### REQUIREMENT
Return the data below in full and exactly, except that the pictures are dropped.

### DATA FOR REVIEW
:::

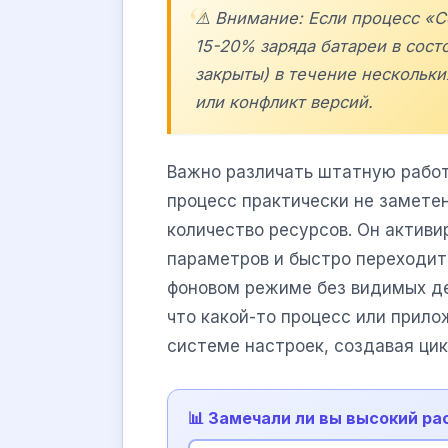
⚠️ Внимание: Если процесс «
15-20% заряда батареи в сост
закрыты) в течение нескольки
или конфликт версий.
Важно различать штатную работ
процесс практически не замете
количество ресурсов. Он актив
параметров и быстро переходит
фоновом режиме без видимых де
что какой-то процесс или прило
системе настроек, создавая цик
📊 Замечали ли вы высокий р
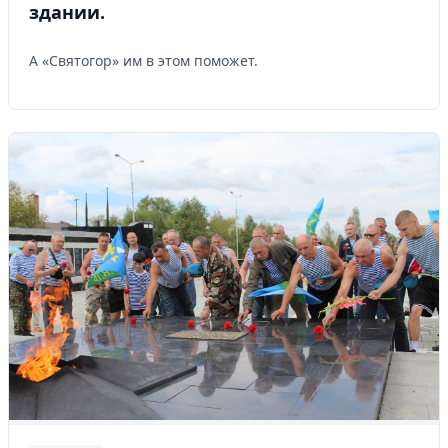
здании.
А «Святогор» им в этом поможет.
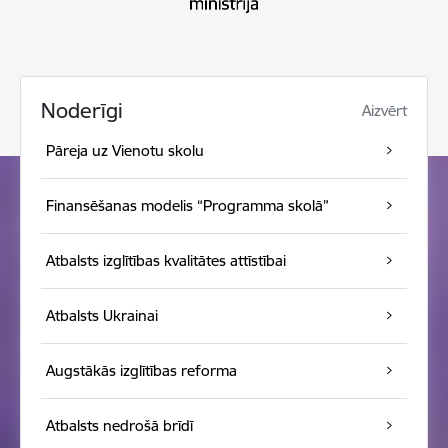
Noderīgi
Aizvērt
Pāreja uz Vienotu skolu
Finansēšanas modelis “Programma skolā”
Atbalsts izglītības kvalitātes attīstībai
Atbalsts Ukrainai
Augstākās izglītības reforma
Atbalsts nedrošā brīdī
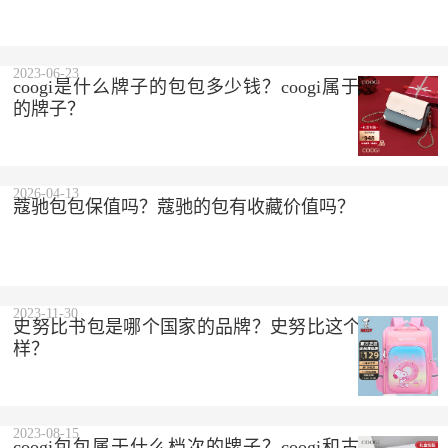
2023-06-23
coogi是什么牌子的包包多少钱？coogi属于什么档次
的牌子？
2026-04-13
蔻驰包包保值吗？蔻驰的包有收藏价值吗？
2023-11-30
史努比书包是哪个国家的品牌？史努比这个品牌怎么
样？
2023-08-15
coogi包包属于什么档次的牌子？coogi和古驰是一个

:::

### REPLY TO THE EXERCISE
⚠️ Внимание: Если процесс «
15-20% заряда батареи в сост
закрыты) в течение нескольки
или конфликт версий.
Важно различать штатную работ
процесс практически не замете
количество ресурсов. Он актив
параметров и быстро переходит
фоновом режиме без видимых де
что какой-то процесс или прило
системе настроек, создавая цик
📊 Замечали ли вы высокий р
здании.
А «Святогор» им в этом поможет.
Noderīgi
Aizvērt
Pāreja uz Vienotu skolu
Finansēšanas modelis “Programma skolā”
Atbalsts izglītības kvalitātes attīstībai
Atbalsts Ukrainai
Augstākās izglītības reforma
Atbalsts nedrošā brīdī
2023-06-23
coogi是什么牌子的包包多少钱？coogi属于什么档次
的牌子？
2026-04-13
蔻驰包包保值吗？蔻驰的包有收藏价值吗？
2023-11-30
史努比书包是哪个国家的品牌？史努比这个品牌怎么
样？
2023-08-15
coogi包包属于什么档次的牌子？coogi和古驰是一个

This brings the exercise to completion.